A PSPO placing restrictions on dog-walking was challenged via judicial review issued in Richmond upon Thames resulting in orders related to causing annoyance and damage to council property being removed. This affirmed the principle that PSPOs are intended to target antisocial rather than annoying behaviours.

== Government guidance ==
The issue of PSPOs is covered by the Anti-social Behaviour, Crime and Policing Act 2014. The Home Office issues guidance for their use. In the case of limiting the walking of dogs councils are encouraged to publish lists of alternative dog walking locations and should consider whether such alternatives exist. Councils are advised that it is important to not restrict sociability in public places, and that a broad range of the public should be free to gather, talk and play games.

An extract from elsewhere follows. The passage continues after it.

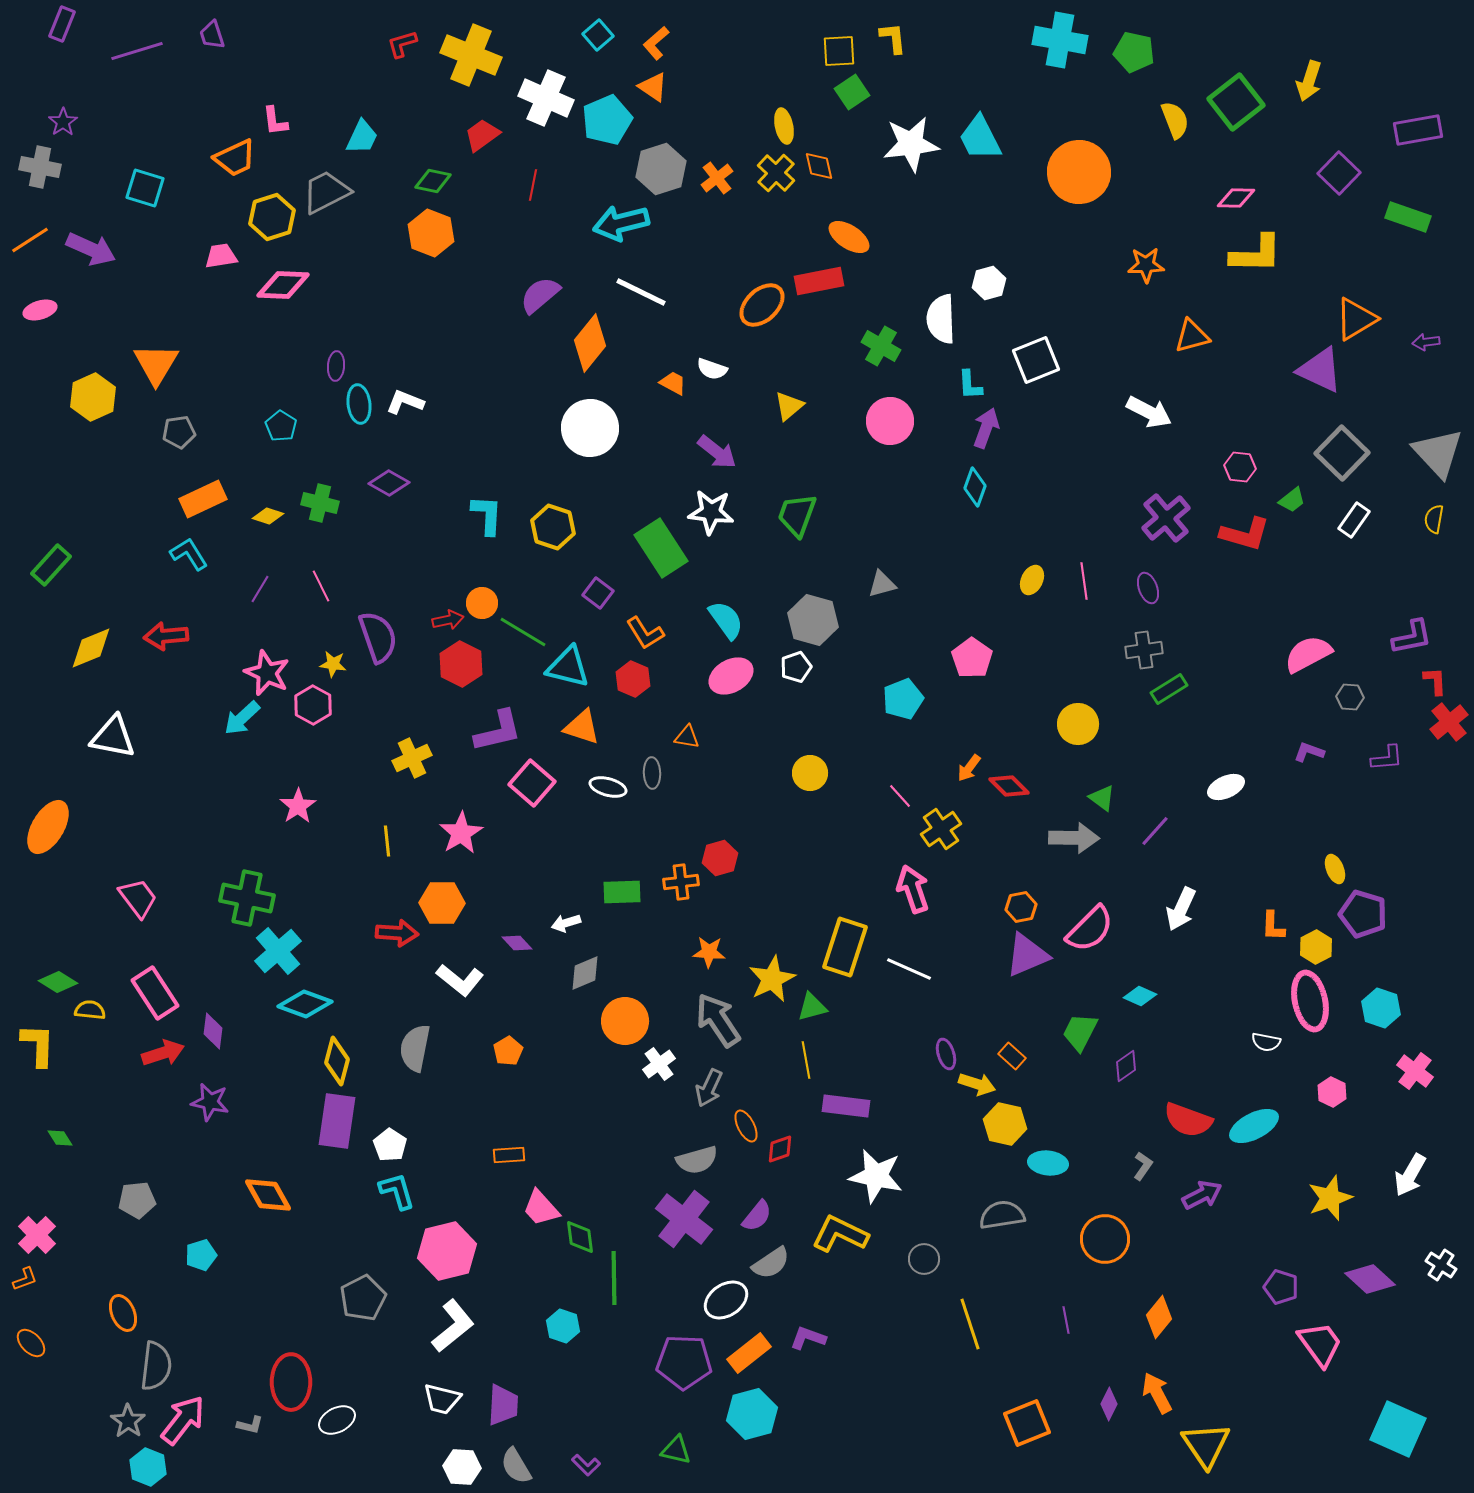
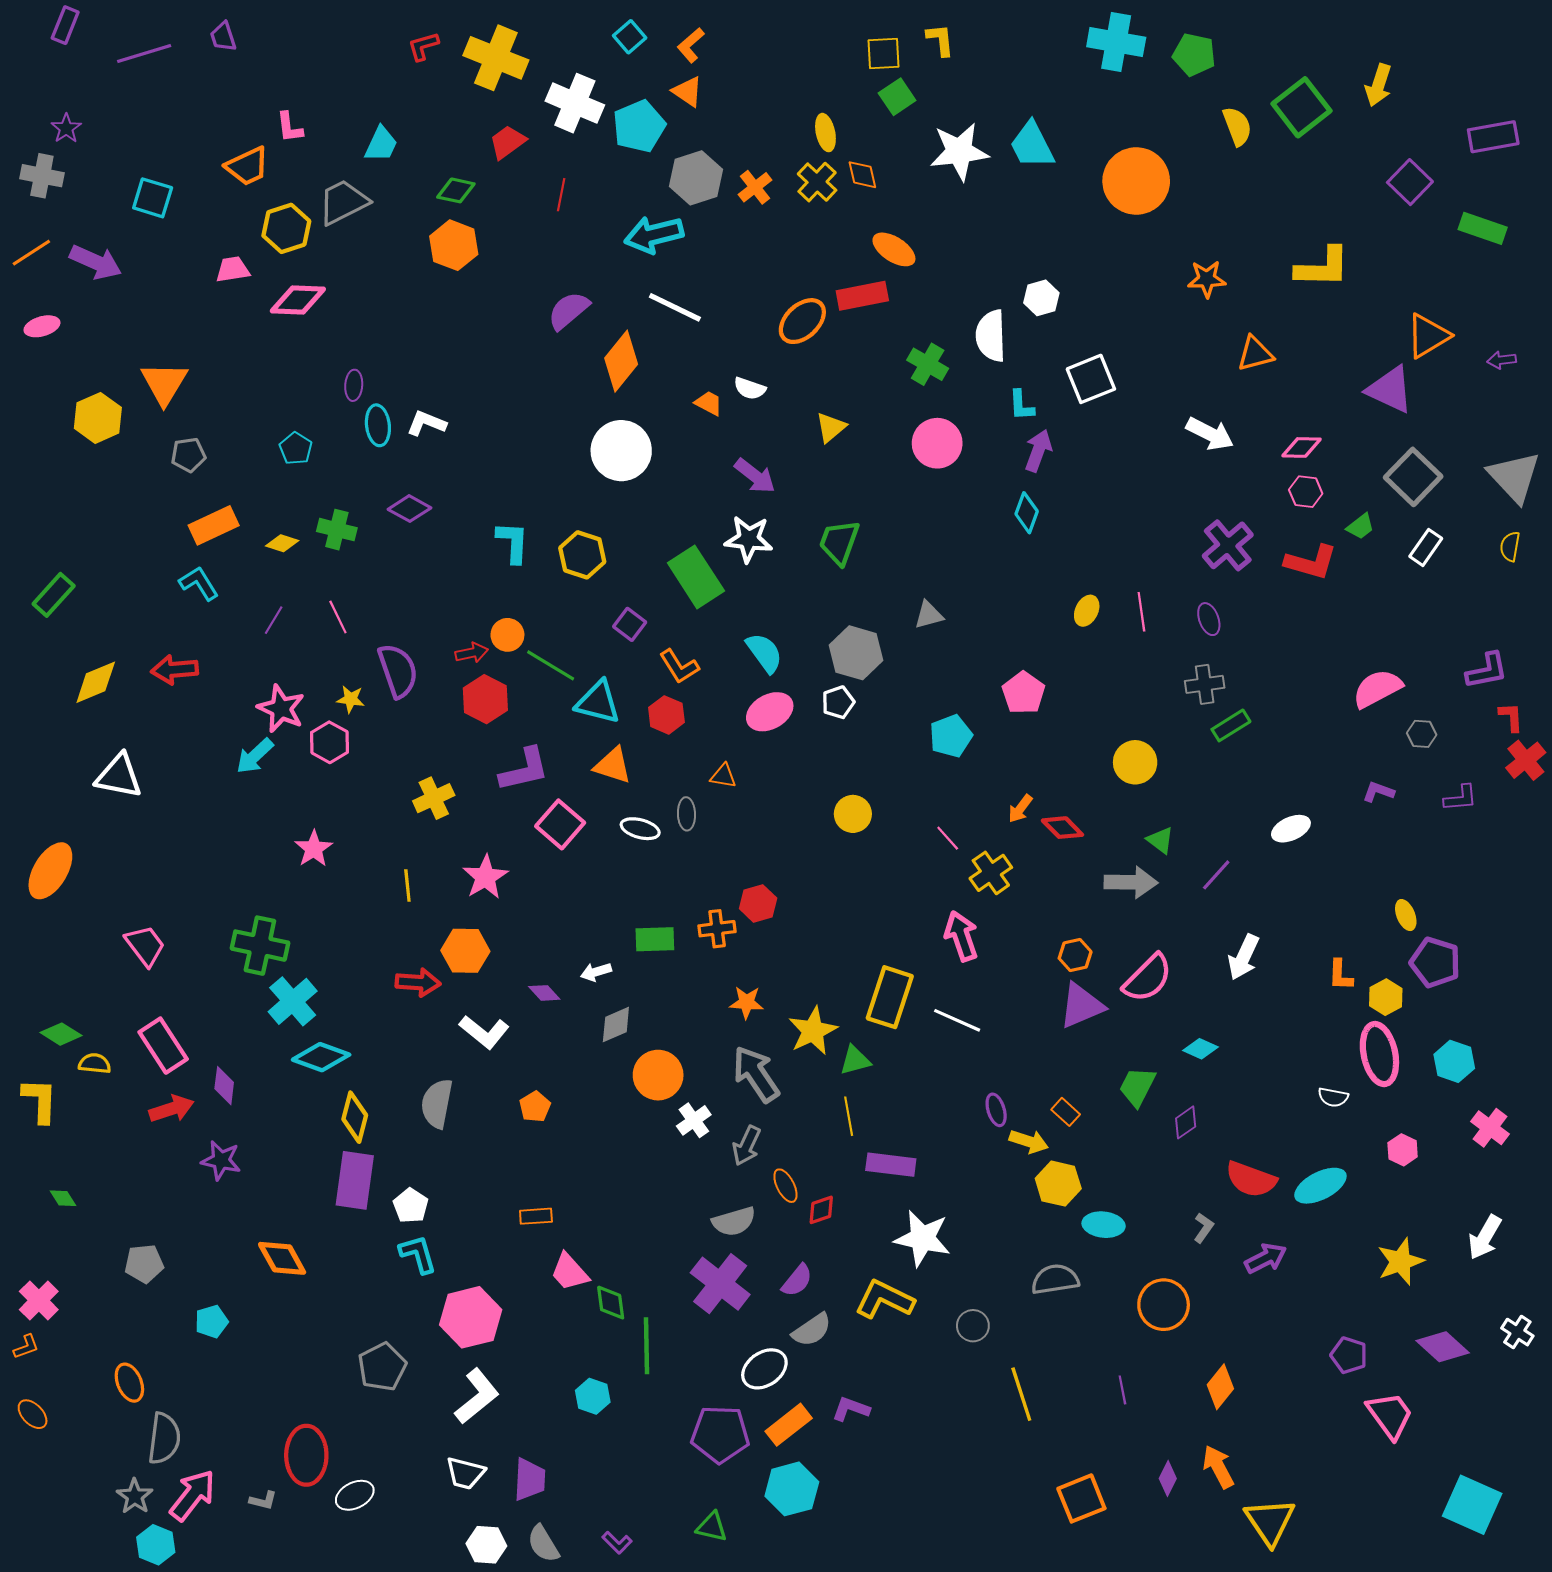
pink diamond: (1236, 198) -> (1301, 447), moved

== Examples of use of PSPO powers ==
PSPOs have been introduced to apply to a wide variety of issues.

Examples include:
- Salford City Council introduced a PSPO covering Salford Quays, which bans acts including using foul and abusive language. This has been interpreted as a response to football fans.
- Royal Borough of Kensington and Chelsea introduced a PSPO "to address the excessive level of noise nuisance, annoyance, danger or risk or harm or injury caused by motor vehicles to members of the public" in Knightsbridge.
- Peterborough City Council introduced a PSPO to ban littering, spitting and cycling in specific roads in the centre of Peterborough.
- Kettering Borough Council enacted a curfew banning individuals under 18 from going outside alone between 11pm and 6am.
- Ealing London Borough Council approved a PSPO in April 2018 which protected the area around a Marie Stopes International Reproductive Choices clinic. This banned anti-abortion campaigners from approaching and interacting with patients. The so-called buffer zone or safe access zone was approved after years of campaigning by a grassroots activist group called Sister Supporter.
- In 2022, Redbridge Council used a PSPO to fine a man for sexual harassment, in the first example of such a use of the PSPO powers.
- In December 2022, a PSPO was used to arrest a Wolverhampton priest, Isabel Vaughan-Spruce, for praying on the street outside an abortion clinic. When approached by police, Vaughan-Spruce claimed she was praying "in her head" and she was charged with "protesting and engaging in an act that is intimidating to service users". Charges against Vaughan-Spruce were dropped in February 2023 and she received a payout of £13,000 from West Midlands Police in August 2024, however in October 2024 a new addition to the Public Order Act 2023 was made, creating "buffer zones" outside abortion clinics across England and Wales.

== Proposals to use PSPOs to ban rough sleeping ==
In 2015, Hackney Council attempted to introduce a PSPO which would have banned rough sleeping. A similar ban was proposed in Newport. The Home Office guidance for PSPOs states that PSPOs should not be used to prevent homelessness and rough sleeping.